*** Opening DATASET CONTENT ***

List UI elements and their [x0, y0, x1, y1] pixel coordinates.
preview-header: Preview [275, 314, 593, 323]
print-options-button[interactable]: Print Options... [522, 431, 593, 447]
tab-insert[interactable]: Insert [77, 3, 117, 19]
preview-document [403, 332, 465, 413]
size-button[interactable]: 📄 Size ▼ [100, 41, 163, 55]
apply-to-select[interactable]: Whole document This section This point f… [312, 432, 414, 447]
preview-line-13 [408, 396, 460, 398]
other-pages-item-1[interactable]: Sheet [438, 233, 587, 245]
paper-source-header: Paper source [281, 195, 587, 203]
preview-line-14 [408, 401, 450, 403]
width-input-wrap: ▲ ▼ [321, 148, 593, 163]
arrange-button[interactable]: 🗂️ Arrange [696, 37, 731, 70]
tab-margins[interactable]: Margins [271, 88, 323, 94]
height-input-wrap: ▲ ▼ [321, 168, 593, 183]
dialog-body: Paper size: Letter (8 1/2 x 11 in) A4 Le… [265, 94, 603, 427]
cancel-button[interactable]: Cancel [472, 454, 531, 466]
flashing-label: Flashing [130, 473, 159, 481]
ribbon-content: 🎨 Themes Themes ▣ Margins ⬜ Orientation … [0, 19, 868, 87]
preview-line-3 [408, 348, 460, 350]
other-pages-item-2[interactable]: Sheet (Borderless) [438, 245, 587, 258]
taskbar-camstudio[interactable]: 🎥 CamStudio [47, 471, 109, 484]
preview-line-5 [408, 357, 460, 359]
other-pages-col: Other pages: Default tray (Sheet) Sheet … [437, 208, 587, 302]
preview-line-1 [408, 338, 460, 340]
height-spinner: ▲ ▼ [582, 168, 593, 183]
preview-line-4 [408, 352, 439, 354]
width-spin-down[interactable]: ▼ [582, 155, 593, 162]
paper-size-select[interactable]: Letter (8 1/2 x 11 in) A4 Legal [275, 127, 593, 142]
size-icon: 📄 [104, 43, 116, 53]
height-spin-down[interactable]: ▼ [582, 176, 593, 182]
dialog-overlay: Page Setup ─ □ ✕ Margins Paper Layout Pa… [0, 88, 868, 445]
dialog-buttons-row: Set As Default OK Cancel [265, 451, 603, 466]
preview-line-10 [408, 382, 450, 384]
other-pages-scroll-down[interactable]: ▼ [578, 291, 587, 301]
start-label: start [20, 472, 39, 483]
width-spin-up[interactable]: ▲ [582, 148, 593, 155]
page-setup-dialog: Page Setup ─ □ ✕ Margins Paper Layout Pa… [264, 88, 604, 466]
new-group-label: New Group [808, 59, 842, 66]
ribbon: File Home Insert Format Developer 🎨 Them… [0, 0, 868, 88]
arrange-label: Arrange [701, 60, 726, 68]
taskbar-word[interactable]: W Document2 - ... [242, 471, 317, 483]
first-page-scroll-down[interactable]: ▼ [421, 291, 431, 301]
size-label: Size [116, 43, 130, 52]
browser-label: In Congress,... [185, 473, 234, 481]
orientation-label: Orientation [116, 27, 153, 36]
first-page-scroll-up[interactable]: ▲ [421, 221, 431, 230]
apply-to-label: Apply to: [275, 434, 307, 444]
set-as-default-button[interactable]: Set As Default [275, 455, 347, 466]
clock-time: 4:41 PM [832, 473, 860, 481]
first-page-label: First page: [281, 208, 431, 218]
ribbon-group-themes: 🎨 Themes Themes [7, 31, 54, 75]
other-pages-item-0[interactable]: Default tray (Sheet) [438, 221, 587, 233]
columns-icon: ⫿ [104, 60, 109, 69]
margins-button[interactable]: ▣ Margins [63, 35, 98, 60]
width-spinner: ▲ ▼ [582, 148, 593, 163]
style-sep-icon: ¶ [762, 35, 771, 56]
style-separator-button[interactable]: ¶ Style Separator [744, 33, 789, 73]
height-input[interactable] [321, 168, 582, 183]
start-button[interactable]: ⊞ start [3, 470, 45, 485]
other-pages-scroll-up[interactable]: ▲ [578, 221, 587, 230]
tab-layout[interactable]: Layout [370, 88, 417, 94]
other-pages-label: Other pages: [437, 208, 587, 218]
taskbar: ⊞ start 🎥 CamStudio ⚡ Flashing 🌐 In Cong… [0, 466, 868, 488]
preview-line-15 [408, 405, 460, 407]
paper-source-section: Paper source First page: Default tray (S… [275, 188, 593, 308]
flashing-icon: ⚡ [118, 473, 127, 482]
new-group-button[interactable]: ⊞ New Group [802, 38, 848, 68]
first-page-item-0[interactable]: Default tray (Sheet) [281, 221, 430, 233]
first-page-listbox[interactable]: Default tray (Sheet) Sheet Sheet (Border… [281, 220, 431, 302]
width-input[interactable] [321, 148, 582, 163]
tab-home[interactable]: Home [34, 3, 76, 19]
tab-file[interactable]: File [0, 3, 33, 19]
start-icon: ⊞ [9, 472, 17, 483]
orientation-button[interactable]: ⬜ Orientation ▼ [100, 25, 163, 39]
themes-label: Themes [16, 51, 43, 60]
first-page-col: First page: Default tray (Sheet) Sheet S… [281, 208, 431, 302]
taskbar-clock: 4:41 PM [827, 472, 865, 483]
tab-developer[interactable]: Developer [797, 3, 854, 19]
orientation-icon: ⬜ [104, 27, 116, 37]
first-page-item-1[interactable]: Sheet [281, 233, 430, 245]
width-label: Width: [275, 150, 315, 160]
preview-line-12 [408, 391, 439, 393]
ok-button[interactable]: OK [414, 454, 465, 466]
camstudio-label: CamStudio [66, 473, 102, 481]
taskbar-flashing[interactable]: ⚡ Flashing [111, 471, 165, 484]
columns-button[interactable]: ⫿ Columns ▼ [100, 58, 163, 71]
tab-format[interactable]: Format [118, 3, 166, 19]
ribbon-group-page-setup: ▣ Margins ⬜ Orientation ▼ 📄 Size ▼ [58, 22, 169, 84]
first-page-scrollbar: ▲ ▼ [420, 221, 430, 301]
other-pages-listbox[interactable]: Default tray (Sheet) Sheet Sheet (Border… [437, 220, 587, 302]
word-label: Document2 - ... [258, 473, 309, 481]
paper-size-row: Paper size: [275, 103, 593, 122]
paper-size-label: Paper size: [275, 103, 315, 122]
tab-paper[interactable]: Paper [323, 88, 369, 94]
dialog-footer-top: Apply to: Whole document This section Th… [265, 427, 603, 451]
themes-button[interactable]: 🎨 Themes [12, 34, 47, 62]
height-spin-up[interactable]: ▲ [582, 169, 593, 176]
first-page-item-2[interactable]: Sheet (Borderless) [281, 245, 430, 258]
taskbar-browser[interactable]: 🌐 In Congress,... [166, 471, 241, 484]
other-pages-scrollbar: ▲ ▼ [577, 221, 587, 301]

*** Closing DATASET CONTENT ***

In full and without changes, copy the entries above.

List UI elements and their [x0, y0, x1, y1] pixel coordinates.
preview-header: Preview [275, 314, 593, 323]
print-options-button[interactable]: Print Options... [522, 431, 593, 447]
tab-insert[interactable]: Insert [77, 3, 117, 19]
preview-document [403, 332, 465, 413]
size-button[interactable]: 📄 Size ▼ [100, 41, 163, 55]
apply-to-select[interactable]: Whole document This section This point f… [312, 432, 414, 447]
preview-line-13 [408, 396, 460, 398]
other-pages-item-1[interactable]: Sheet [438, 233, 587, 245]
paper-source-header: Paper source [281, 195, 587, 203]
preview-line-14 [408, 401, 450, 403]
width-input-wrap: ▲ ▼ [321, 148, 593, 163]
arrange-button[interactable]: 🗂️ Arrange [696, 37, 731, 70]
tab-margins[interactable]: Margins [271, 88, 323, 94]
height-input-wrap: ▲ ▼ [321, 168, 593, 183]
dialog-body: Paper size: Letter (8 1/2 x 11 in) A4 Le… [265, 94, 603, 427]
cancel-button[interactable]: Cancel [472, 454, 531, 466]
flashing-label: Flashing [130, 473, 159, 481]
ribbon-content: 🎨 Themes Themes ▣ Margins ⬜ Orientation … [0, 19, 868, 87]
preview-line-3 [408, 348, 460, 350]
other-pages-item-2[interactable]: Sheet (Borderless) [438, 245, 587, 258]
taskbar-camstudio[interactable]: 🎥 CamStudio [47, 471, 109, 484]
preview-line-5 [408, 357, 460, 359]
other-pages-col: Other pages: Default tray (Sheet) Sheet … [437, 208, 587, 302]
preview-line-1 [408, 338, 460, 340]
height-spinner: ▲ ▼ [582, 168, 593, 183]
preview-line-4 [408, 352, 439, 354]
width-spin-down[interactable]: ▼ [582, 155, 593, 162]
paper-size-select[interactable]: Letter (8 1/2 x 11 in) A4 Legal [275, 127, 593, 142]
size-icon: 📄 [104, 43, 116, 53]
height-spin-down[interactable]: ▼ [582, 176, 593, 182]
dialog-overlay: Page Setup ─ □ ✕ Margins Paper Layout Pa… [0, 88, 868, 445]
dialog-buttons-row: Set As Default OK Cancel [265, 451, 603, 466]
preview-line-10 [408, 382, 450, 384]
other-pages-scroll-down[interactable]: ▼ [578, 291, 587, 301]
start-label: start [20, 472, 39, 483]
width-spin-up[interactable]: ▲ [582, 148, 593, 155]
page-setup-dialog: Page Setup ─ □ ✕ Margins Paper Layout Pa… [264, 88, 604, 466]
new-group-label: New Group [808, 59, 842, 66]
ribbon: File Home Insert Format Developer 🎨 Them… [0, 0, 868, 88]
arrange-label: Arrange [701, 60, 726, 68]
taskbar-word[interactable]: W Document2 - ... [242, 471, 317, 483]
first-page-scroll-down[interactable]: ▼ [421, 291, 431, 301]
size-label: Size [116, 43, 130, 52]
browser-label: In Congress,... [185, 473, 234, 481]
orientation-label: Orientation [116, 27, 153, 36]
first-page-scroll-up[interactable]: ▲ [421, 221, 431, 230]
apply-to-label: Apply to: [275, 434, 307, 444]
set-as-default-button[interactable]: Set As Default [275, 455, 347, 466]
clock-time: 4:41 PM [832, 473, 860, 481]
first-page-label: First page: [281, 208, 431, 218]
ribbon-group-themes: 🎨 Themes Themes [7, 31, 54, 75]
other-pages-item-0[interactable]: Default tray (Sheet) [438, 221, 587, 233]
columns-icon: ⫿ [104, 60, 109, 69]
margins-button[interactable]: ▣ Margins [63, 35, 98, 60]
width-spinner: ▲ ▼ [582, 148, 593, 163]
style-sep-icon: ¶ [762, 35, 771, 56]
style-separator-button[interactable]: ¶ Style Separator [744, 33, 789, 73]
height-input[interactable] [321, 168, 582, 183]
start-button[interactable]: ⊞ start [3, 470, 45, 485]
other-pages-scroll-up[interactable]: ▲ [578, 221, 587, 230]
tab-layout[interactable]: Layout [370, 88, 417, 94]
other-pages-label: Other pages: [437, 208, 587, 218]
taskbar: ⊞ start 🎥 CamStudio ⚡ Flashing 🌐 In Cong… [0, 466, 868, 488]
preview-line-15 [408, 405, 460, 407]
paper-source-section: Paper source First page: Default tray (S… [275, 188, 593, 308]
flashing-icon: ⚡ [118, 473, 127, 482]
new-group-button[interactable]: ⊞ New Group [802, 38, 848, 68]
first-page-item-0[interactable]: Default tray (Sheet) [281, 221, 430, 233]
first-page-listbox[interactable]: Default tray (Sheet) Sheet Sheet (Border… [281, 220, 431, 302]
width-input[interactable] [321, 148, 582, 163]
tab-home[interactable]: Home [34, 3, 76, 19]
tab-file[interactable]: File [0, 3, 33, 19]
start-icon: ⊞ [9, 472, 17, 483]
orientation-button[interactable]: ⬜ Orientation ▼ [100, 25, 163, 39]
themes-label: Themes [16, 51, 43, 60]
first-page-col: First page: Default tray (Sheet) Sheet S… [281, 208, 431, 302]
taskbar-clock: 4:41 PM [827, 472, 865, 483]
tab-developer[interactable]: Developer [797, 3, 854, 19]
orientation-icon: ⬜ [104, 27, 116, 37]
first-page-item-1[interactable]: Sheet [281, 233, 430, 245]
width-label: Width: [275, 150, 315, 160]
preview-line-12 [408, 391, 439, 393]
ok-button[interactable]: OK [414, 454, 465, 466]
camstudio-label: CamStudio [66, 473, 102, 481]
taskbar-flashing[interactable]: ⚡ Flashing [111, 471, 165, 484]
columns-button[interactable]: ⫿ Columns ▼ [100, 58, 163, 71]
tab-format[interactable]: Format [118, 3, 166, 19]
ribbon-group-page-setup: ▣ Margins ⬜ Orientation ▼ 📄 Size ▼ [58, 22, 169, 84]
first-page-scrollbar: ▲ ▼ [420, 221, 430, 301]
other-pages-listbox[interactable]: Default tray (Sheet) Sheet Sheet (Border… [437, 220, 587, 302]
word-label: Document2 - ... [258, 473, 309, 481]
paper-size-row: Paper size: [275, 103, 593, 122]
paper-size-label: Paper size: [275, 103, 315, 122]
tab-paper[interactable]: Paper [323, 88, 369, 94]
dialog-footer-top: Apply to: Whole document This section Th… [265, 427, 603, 451]
themes-button[interactable]: 🎨 Themes [12, 34, 47, 62]
height-spin-up[interactable]: ▲ [582, 169, 593, 176]
first-page-item-2[interactable]: Sheet (Borderless) [281, 245, 430, 258]
taskbar-browser[interactable]: 🌐 In Congress,... [166, 471, 241, 484]
other-pages-scrollbar: ▲ ▼ [577, 221, 587, 301]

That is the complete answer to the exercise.